In proteins, there are three types of chromophores relevant for UV/vis spectroscopy:
• peptide bonds (amide bond)
• certain amino-acid side chains (mainly tryptophan and tyrosine)
• certain prosthetic groups and coenzymes (e.g. porphyrine groups such as in haem).
The electronic transitions of the peptide bond occur in the far UV. The intense peak at 190 nm, and the weaker one at 210–220 nm are relevant transitions. A number of amino acids (Asp, Glu, Asn, Gln, Arg and His) have weak electronic transitions at around 210 nm. Usually, these cannot be observed in proteins because they are masked by the more intense peptide bond absorption. The most useful range for proteins is above 230 nm, where there are absorptions from aromatic side chains. While a very weak absorption maximum of phenylalanine occurs at 257 nm, tyro sine and tryptophan dominate the typical protein spectrum with their absorption maxima at 274 nm and 280 nm, respectively (Figure 1). In praxi , the presence of these two aromatic side chains gives rise to a band at ∼278 nm. Cystine (Cys 2 ) possesses a weak absorption maximum of similar strength as phenylalanine at 250 nm. This band can play a role in rare cases in protein optical activity or protein fluorescence.

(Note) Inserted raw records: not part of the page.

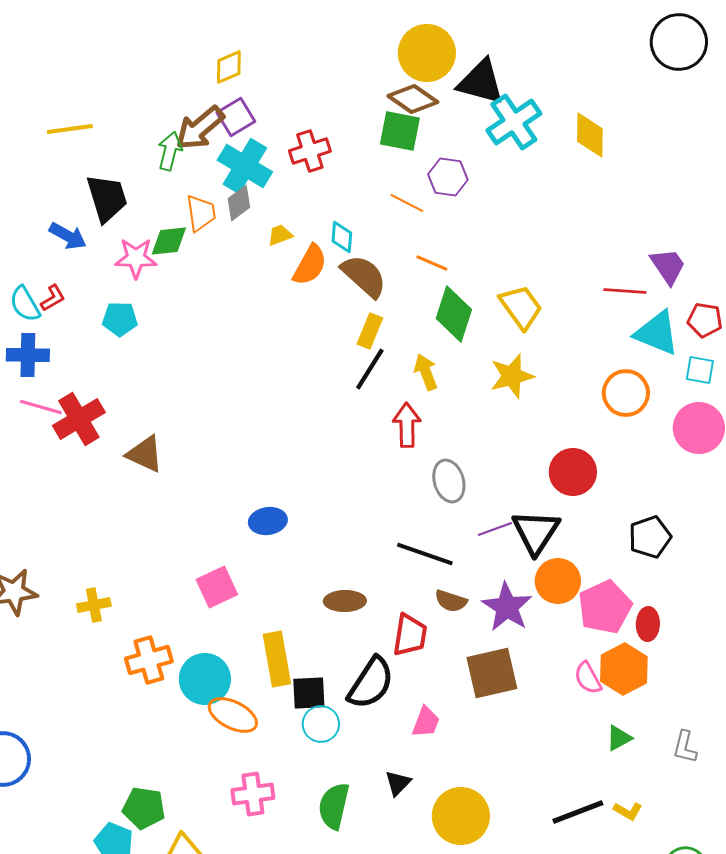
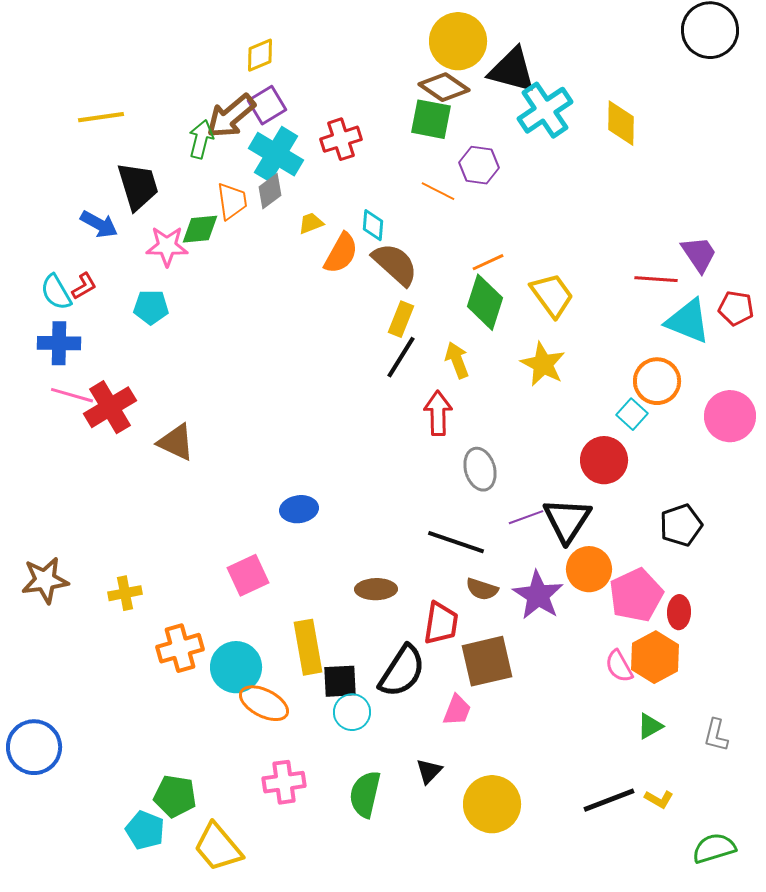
orange line: (432, 263) -> (488, 262), moved, turned -48
cyan square: (700, 370) -> (632, 414), moved, turned 32
yellow star: (512, 376) -> (543, 364), turned -30
brown square: (492, 673) -> (487, 661), moved

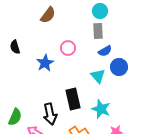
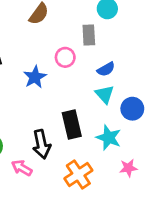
gray rectangle: (98, 31) -> (89, 35), moved
blue semicircle: (105, 51) -> (106, 69), moved
blue circle: (119, 67) -> (132, 109), moved

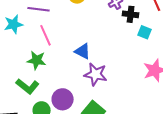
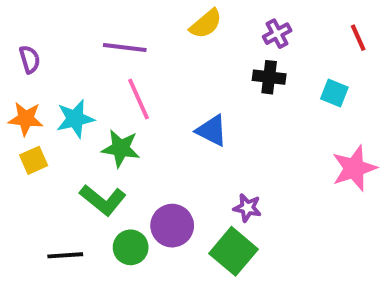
black cross: (131, 14) -> (269, 77), moved
cyan star: (14, 24) -> (75, 119), moved
purple star: (96, 74) -> (247, 208), moved, size x0.6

Fig1. The presence of larger aggregates in biological samples gives rise to Rayleigh scatter visible by a considerable slope in the region from 500 to 350 nm. The dashed line shows the correction to be applied to spectra with Rayleigh scatter, which increases with λ −4 . Practically, linear extrapolation of the region from 500 to 350 nm is often performed to correct for the scatter. The corrected absorbance is indicated by the double arrow.
Proteins that contain prosthetic groups (e.g. haem, flavin, carotenoid) and some metal–protein complexes, may have strong absorption bands in the UV/vis range. These bands are usually sensitive to local environment and can be used for physical studies of enzyme action. Carotenoids, for instance, are a large class of red, yellow and orange plant pigments composed of long carbon chains with many conjugated double bonds. They contain three maxima in the visible region of the electromagnetic spectrum (∼420 nm, 450 nm, 480 nm).

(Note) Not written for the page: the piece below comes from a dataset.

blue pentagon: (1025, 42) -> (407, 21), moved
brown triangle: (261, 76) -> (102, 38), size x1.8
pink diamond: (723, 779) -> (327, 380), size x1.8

Porphyrins are the prosthetic groups of haemoglobin, myoglobin, catalase and cytochromes. Electron delocalisation extends throughout the cyclic tetrapyrrole ring of porphyrins and gives rise to an intense transition at ∼400 nm called the Soret band . The spectrum of haemoglobin is very sensitive to changes in the iron bound ligand. These changes can be used for structure–function studies of haem proteins.
Molecules such as FAD (flavin adenine dinucleotide), NADH and NAD + are import ant coenzymes of proteins involved in electron-transfer reactions (redox reactions). They can be conveniently assayed by using their UV/vis absorption: 438 nm (FAD), 340 nm (NADH) and 260 nm (NAD + ).
In genetic material, the absorption of UV light occurs between 260 nm and 275 nm. The absorption spectra of the purine (adenine, guanine) and pyrimidine (cytosine, thymine, uracil) bases in nucleic acids or in polymers are sensitive to pH and greatly influenced by electronic interactions between bases.